After mapping by column c, If column A has a value, insert the value of column A; if not, insert column B.
data1 data2
a b c a c d
a1 b1 c1 1a c1 1d
b2 c2 2a c2 2d
a3 c3 3a c3 3d
4a c4 4d
The result I want
result
a b c
a1 b1 c1
2a b2 c2
a3 c3
I tried the following, but I was not satisfied.
->>> result = data1.merge(data2, on=['c'])
Prefixes _x and _y are created. combine_first is not applied.

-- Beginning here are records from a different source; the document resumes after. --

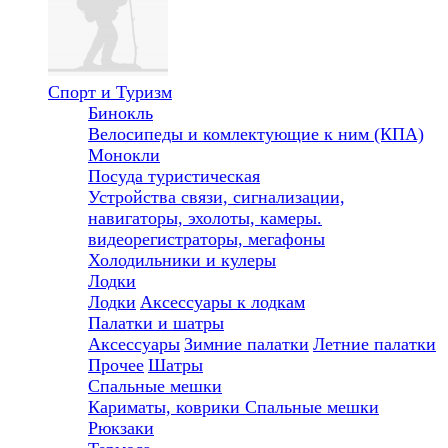
Спорт и Туризм
Бинокль
Велосипеды и комлектующие к ним (КПА)
Монокли
Посуда туристическая
Устройства связи, сигнализации,
навигаторы, эхолоты, камеры.
видеорегистраторы, мегафоны
Холодильники и кулеры
Лодки
Лодки
Аксессуары к лодкам
Палатки и шатры
Аксессуары
Зимние палатки
Летние палатки
Прочее
Шатры
Спальные мешки
Кариматы, коврики
Спальные мешки
Рюкзаки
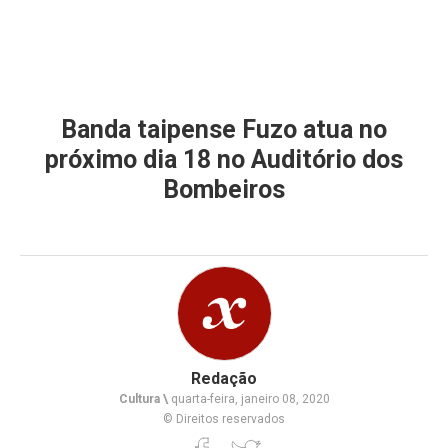
Banda taipense Fuzo atua no
próximo dia 18 no Auditório dos
Bombeiros
Redação
Cultura \
quarta-feira, janeiro 08, 2020
© Direitos reservados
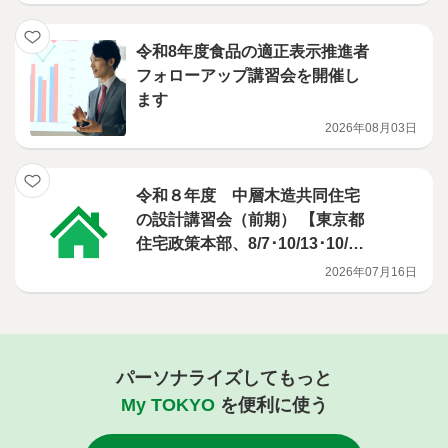
令和8年度食品の適正表示推進者
フォローアップ講習会を開催し
ます
2026年08月03日
令和８年度 中層木造共同住宅
の設計講習会（前期） 【東京都
住宅政策本部、8/7･10/13･10/2
9･12/2･1/8･2/18開催】
2026年07月16日
パーソナライズしてもっと
My TOKYO
を便利に使う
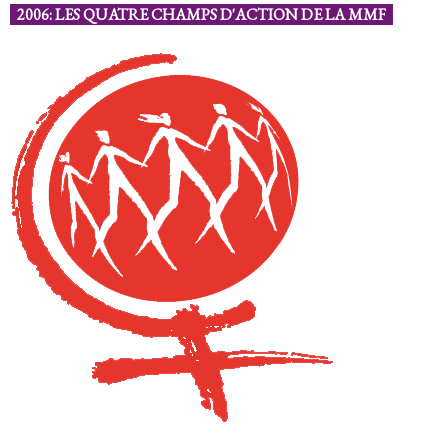
2006: LES QUATRE CHAMPS D'ACTION DE LA MMF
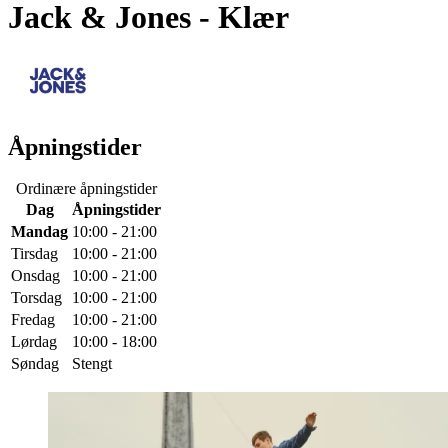
Jack & Jones
- Klær
Åpningstider
Ordinære åpningstider
Dag
Åpningstider
Mandag
10:00 - 21:00
Tirsdag
10:00 - 21:00
Onsdag
10:00 - 21:00
Torsdag
10:00 - 21:00
Fredag
10:00 - 21:00
Lørdag
10:00 - 18:00
Søndag
Stengt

->>> result = data1.combine_first(data2)
It is not mapped by column c.
How do I get good results? I ask for your help. thank you
Using @IdoS setup:
import pandas as pd
data1 = pd.DataFrame({'a': ['a1', None, 'a3'],
'b': ['b1', 'b2', None],
'c': ['c1', 'c2', 'c3']})
data2 = pd.DataFrame({'a': ['1a', '2a', '3a', '4a'],
'c': ['c1', 'c2', 'c3', 'c4'],
'd': ['1d', '2d', '3d', '4d']})
You can use set_index
, combine_first
, and reindex:
df_out = data1.set_index('c').combine_first(data2.set_index('c'))\
.reindex(data1.c)\
.reset_index()
df_out
Output:
c a b d
0 c1 a1 b1 1d
1 c2 2a b2 2d
2 c3 a3 None 3d